Kytheria, thanks for the warning – you beat me to it! But, please, in future, don’t quote a bad link, it just means I have to disable it in your quote as well.
So, CWG, what does your kid think of the comics?
If you want to recapture some of the magic of the early superman books as a jaded adult I recommend Alan Moore’s “Supreme: story of the Year”. Reading it took me back to hot summer days in my grandmother’s stufy atttic, with a suitcase of 10 cent comics and a lemonade.
It runs through all the familar story lines from Superman with respect and a lot of love, not the tinny detached ironic touch that is “hip”. It meshes them with the modern superhero without feeling forced. Everything about the book is familiar and warm, even if you’ve never heard of supreme.
The book will let you be twelve again for a couple of hours. Which, for fifteen dollars, is a pretty good deal.
There’s no doubt that a lot of Superman stories from the late fifties and early 1960s were really reaching. As has been noted, they were shackled by the Comics Code authority and meant for pre-teens. So you ended up with Batman fighting alien menaces, and Superman dealiong with Kryptonian beasts that projected their thoughts onto a built-in screen (what possible evolutionary processes can lead to that?)
But it wasn’t all ludicrous. You had science fiction writers like Gardner Fox doing stories for titles like Mystery in Space, and some of the concepts and stories weren’t bad. Some of them were clever logic puzzles. And Adam Strange had a girlfriend on another planet! Was that cool or what? It even made up for him wearing that loony costume. DC comics had much better sciFi than Marvel, especially when Marvel was still churning out Giant Monster stories like “Kragoo! The Beast that Stalked Men!”

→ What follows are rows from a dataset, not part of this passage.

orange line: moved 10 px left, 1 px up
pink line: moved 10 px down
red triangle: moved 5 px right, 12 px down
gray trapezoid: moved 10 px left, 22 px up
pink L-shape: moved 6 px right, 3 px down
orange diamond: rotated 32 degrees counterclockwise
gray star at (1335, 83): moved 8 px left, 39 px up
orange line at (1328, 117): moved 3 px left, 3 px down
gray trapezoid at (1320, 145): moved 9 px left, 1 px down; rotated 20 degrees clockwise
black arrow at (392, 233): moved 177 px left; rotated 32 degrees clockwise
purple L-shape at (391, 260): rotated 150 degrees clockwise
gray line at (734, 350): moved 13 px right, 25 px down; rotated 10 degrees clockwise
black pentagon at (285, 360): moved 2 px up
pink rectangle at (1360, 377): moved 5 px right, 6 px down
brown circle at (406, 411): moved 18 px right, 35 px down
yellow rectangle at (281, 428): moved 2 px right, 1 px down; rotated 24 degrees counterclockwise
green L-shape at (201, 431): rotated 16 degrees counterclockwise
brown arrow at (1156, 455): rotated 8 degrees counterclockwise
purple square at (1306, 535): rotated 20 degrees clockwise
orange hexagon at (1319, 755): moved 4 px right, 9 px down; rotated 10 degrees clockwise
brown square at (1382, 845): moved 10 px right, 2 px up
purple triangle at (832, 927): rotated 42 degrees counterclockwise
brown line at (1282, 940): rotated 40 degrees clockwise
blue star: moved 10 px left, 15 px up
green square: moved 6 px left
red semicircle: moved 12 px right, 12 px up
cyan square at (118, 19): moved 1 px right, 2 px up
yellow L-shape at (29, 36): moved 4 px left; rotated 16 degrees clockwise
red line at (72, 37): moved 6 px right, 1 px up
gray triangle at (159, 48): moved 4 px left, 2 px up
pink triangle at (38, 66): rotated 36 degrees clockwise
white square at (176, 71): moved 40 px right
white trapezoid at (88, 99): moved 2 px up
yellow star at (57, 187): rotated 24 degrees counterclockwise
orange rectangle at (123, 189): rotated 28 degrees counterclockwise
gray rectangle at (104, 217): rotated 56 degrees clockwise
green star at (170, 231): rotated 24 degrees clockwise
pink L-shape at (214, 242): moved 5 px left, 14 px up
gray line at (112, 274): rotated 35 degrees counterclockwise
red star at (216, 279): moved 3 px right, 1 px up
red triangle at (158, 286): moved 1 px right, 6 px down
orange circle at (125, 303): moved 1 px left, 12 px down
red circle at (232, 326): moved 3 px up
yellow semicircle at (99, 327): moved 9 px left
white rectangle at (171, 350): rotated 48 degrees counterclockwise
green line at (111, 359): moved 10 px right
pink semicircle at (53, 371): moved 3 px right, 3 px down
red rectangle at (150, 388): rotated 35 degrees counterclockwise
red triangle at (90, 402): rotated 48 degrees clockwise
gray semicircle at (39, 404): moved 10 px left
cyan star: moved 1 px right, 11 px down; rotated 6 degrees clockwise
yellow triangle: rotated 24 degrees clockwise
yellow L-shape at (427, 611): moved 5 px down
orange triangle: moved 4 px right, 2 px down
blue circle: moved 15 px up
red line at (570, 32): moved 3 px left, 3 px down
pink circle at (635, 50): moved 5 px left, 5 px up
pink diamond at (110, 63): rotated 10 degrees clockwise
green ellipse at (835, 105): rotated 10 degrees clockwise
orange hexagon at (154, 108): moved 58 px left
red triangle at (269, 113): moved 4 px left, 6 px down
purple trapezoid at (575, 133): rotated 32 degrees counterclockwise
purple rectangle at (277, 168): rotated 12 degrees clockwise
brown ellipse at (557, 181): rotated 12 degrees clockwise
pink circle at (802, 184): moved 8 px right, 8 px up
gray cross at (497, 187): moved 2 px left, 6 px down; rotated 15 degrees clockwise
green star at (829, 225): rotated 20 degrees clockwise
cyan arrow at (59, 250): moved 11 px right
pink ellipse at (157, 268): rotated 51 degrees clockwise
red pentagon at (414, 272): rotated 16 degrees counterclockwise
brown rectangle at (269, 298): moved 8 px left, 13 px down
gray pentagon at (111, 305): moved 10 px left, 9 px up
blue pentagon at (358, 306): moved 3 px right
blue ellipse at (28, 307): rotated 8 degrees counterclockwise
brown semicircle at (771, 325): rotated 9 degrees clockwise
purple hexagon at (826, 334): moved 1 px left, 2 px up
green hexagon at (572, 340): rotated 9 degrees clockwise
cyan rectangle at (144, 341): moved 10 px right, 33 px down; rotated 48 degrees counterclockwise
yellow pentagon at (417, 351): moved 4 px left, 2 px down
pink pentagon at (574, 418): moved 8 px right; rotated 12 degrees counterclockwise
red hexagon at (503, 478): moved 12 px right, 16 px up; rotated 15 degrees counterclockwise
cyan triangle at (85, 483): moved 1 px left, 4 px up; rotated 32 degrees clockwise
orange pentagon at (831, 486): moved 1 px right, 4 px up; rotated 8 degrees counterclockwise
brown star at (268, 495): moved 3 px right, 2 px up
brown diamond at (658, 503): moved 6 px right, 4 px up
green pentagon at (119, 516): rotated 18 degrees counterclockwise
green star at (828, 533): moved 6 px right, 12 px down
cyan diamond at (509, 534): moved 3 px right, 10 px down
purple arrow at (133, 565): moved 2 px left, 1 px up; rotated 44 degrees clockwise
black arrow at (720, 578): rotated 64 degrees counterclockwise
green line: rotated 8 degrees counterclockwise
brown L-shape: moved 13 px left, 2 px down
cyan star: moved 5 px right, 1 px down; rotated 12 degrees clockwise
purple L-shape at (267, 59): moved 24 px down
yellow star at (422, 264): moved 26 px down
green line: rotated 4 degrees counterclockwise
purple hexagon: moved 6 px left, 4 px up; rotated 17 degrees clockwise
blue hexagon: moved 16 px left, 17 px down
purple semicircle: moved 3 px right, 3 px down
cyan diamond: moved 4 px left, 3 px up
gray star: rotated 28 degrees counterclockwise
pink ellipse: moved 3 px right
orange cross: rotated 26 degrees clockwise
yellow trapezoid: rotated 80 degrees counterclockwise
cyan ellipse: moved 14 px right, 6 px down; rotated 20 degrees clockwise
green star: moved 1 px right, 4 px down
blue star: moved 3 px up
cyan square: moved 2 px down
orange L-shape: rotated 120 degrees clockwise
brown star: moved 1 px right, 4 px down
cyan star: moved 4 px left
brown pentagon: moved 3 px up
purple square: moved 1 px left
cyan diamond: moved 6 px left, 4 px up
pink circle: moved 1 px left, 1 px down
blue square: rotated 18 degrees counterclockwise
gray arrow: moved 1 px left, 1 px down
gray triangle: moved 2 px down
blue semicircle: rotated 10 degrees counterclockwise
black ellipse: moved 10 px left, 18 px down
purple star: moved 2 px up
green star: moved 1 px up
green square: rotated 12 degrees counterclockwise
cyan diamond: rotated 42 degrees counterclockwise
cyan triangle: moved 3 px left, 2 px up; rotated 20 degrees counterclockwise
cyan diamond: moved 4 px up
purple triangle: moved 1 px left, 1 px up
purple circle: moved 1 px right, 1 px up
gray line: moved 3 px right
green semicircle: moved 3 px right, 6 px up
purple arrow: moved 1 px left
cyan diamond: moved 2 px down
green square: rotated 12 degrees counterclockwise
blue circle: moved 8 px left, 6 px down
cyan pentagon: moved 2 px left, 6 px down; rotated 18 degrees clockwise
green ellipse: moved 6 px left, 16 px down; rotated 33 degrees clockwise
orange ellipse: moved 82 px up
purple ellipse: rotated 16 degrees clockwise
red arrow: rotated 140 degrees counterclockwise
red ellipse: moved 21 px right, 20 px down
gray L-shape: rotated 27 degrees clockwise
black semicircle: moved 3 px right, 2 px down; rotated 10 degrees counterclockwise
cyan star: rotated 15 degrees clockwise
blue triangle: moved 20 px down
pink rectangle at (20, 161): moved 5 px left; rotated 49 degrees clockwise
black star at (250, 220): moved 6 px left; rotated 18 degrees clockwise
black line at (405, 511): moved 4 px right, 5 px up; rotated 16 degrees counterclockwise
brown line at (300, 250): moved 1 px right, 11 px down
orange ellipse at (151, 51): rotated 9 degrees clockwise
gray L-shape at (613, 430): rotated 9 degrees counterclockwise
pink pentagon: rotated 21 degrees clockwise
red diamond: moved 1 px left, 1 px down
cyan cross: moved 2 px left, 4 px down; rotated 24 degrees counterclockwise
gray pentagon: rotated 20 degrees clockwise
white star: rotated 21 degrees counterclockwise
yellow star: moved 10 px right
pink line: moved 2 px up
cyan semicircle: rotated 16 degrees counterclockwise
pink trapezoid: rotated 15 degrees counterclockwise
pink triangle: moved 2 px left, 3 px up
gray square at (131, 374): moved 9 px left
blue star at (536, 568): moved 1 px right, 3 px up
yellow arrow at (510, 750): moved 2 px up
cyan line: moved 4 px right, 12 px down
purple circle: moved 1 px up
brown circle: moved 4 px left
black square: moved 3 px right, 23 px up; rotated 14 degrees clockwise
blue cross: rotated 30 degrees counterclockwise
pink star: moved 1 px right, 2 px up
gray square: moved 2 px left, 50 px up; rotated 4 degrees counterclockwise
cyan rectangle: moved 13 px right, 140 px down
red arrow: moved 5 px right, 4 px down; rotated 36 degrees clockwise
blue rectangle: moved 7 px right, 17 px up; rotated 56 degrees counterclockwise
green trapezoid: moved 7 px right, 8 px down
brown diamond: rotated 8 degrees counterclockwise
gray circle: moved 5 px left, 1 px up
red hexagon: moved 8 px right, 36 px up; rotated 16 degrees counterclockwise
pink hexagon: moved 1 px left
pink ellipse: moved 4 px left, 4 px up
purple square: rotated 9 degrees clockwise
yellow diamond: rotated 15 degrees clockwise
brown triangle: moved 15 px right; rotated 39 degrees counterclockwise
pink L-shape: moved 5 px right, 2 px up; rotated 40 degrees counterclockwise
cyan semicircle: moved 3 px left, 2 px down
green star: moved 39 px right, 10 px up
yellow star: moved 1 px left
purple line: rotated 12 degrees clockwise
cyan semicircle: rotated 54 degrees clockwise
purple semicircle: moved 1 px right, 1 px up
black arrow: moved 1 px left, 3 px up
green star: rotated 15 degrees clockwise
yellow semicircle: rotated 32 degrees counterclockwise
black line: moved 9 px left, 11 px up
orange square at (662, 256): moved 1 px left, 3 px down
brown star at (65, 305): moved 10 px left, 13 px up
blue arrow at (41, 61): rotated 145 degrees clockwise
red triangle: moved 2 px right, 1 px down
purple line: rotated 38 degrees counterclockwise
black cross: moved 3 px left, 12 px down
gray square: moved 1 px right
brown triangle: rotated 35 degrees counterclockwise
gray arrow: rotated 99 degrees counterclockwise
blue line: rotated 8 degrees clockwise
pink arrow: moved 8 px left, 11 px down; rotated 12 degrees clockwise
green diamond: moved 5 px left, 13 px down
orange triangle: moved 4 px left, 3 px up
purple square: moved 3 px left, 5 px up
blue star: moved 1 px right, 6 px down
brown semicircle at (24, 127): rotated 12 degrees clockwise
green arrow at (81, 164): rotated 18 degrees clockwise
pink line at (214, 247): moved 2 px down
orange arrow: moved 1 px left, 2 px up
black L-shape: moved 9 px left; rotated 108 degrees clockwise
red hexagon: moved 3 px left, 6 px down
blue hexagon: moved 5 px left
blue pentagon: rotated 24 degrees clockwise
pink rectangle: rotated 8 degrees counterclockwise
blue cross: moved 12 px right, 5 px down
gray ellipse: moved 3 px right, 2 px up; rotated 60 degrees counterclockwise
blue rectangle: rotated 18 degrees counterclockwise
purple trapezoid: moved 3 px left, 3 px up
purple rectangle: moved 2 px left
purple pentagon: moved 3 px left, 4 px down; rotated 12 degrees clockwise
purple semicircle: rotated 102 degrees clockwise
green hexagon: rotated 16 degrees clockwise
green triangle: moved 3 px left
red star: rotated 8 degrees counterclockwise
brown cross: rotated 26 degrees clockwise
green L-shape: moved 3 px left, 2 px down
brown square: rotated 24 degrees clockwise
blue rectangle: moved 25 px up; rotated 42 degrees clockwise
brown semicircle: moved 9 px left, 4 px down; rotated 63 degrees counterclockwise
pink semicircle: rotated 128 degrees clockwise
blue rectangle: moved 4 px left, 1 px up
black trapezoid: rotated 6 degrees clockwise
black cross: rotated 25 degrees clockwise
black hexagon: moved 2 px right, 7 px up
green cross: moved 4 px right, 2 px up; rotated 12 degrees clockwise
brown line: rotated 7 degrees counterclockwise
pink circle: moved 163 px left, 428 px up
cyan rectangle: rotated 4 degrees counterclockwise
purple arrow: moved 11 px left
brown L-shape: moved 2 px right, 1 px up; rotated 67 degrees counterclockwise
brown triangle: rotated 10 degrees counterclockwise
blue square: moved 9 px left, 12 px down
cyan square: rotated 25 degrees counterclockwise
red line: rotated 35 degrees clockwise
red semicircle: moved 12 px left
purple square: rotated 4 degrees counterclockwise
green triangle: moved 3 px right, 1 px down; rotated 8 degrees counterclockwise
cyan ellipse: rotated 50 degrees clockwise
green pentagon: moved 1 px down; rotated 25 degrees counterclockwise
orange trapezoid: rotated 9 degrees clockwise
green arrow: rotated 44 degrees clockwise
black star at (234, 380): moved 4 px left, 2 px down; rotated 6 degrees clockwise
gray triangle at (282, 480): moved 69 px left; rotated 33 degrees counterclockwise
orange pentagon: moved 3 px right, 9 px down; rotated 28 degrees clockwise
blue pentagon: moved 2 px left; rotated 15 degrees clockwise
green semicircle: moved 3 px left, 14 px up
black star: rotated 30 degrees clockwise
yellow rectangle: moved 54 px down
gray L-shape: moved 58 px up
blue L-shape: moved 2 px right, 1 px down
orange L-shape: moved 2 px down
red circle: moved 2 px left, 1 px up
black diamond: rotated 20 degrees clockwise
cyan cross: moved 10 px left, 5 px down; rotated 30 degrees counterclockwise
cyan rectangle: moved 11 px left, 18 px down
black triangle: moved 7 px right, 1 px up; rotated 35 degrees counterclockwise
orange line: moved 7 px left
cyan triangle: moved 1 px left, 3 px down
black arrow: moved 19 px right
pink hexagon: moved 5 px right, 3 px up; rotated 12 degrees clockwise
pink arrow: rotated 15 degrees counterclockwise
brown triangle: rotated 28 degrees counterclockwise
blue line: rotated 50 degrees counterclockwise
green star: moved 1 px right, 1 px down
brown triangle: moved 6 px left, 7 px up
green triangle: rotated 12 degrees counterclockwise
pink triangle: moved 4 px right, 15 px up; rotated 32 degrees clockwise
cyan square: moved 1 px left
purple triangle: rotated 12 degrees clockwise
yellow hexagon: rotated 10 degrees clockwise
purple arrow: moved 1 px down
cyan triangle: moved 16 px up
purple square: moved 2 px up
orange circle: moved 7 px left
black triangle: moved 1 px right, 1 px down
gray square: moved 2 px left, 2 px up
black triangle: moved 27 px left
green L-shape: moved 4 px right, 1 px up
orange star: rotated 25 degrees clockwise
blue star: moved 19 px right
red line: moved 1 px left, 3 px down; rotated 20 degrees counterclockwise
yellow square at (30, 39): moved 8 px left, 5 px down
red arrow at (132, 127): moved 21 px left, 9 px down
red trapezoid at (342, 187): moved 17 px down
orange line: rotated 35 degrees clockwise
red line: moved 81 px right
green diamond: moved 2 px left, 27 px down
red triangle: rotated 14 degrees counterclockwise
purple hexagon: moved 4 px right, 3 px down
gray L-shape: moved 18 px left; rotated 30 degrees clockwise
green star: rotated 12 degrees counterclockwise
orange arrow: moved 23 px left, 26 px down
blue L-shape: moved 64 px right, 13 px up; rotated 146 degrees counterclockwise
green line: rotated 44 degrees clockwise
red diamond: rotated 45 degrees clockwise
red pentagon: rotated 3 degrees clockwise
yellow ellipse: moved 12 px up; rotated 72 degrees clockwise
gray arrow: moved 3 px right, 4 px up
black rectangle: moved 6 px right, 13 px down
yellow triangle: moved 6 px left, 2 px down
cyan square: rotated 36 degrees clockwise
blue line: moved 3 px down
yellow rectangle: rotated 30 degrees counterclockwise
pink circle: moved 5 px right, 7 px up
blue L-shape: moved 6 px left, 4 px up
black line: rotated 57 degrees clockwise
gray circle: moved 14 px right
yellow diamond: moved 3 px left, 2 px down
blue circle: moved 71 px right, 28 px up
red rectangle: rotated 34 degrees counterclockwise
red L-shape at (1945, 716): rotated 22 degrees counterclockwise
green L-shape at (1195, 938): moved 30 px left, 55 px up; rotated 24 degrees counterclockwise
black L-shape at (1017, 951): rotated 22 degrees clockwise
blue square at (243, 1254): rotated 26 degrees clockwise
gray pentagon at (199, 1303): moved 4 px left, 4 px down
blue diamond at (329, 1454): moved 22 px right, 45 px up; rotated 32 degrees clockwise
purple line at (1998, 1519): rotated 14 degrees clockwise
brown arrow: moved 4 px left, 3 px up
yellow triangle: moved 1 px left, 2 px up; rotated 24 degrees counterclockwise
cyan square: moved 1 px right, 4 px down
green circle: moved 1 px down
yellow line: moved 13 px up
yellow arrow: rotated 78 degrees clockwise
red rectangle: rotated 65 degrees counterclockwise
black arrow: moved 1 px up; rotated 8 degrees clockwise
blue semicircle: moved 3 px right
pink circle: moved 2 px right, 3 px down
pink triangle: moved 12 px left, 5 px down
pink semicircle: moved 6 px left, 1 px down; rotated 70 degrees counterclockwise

Of course, then Marvel started its own superhero line and blew a lot of DC out of the water.
But then DC re-vamped Batman, sending him back to his detective/crime-fighting roots. (He never completely left it – some 1950s Batman stories are straight detective stuff, with pretty neat solutions. But it was buried under the more common Invaders from Mars stuff) The “New Lok” Batman had a fast and speedy car and believable gadgets. But it didn’t last. When the campy TV series started, the comics followed suit, and it wasn’t until the 1970s that Batman became respectable and started slouching into what eventually became the Dark Knight stuiff.
Oh, he likes it, of course. Superman is cool because he’s got all these super powers. My boy is not really interested in the story, just the action.
In contrast, I can still watch Road Runner & Coyote cartoons and enjoy them just as much as when I was a kid. (Not true of made-for-TV Spider-Man cartoons.)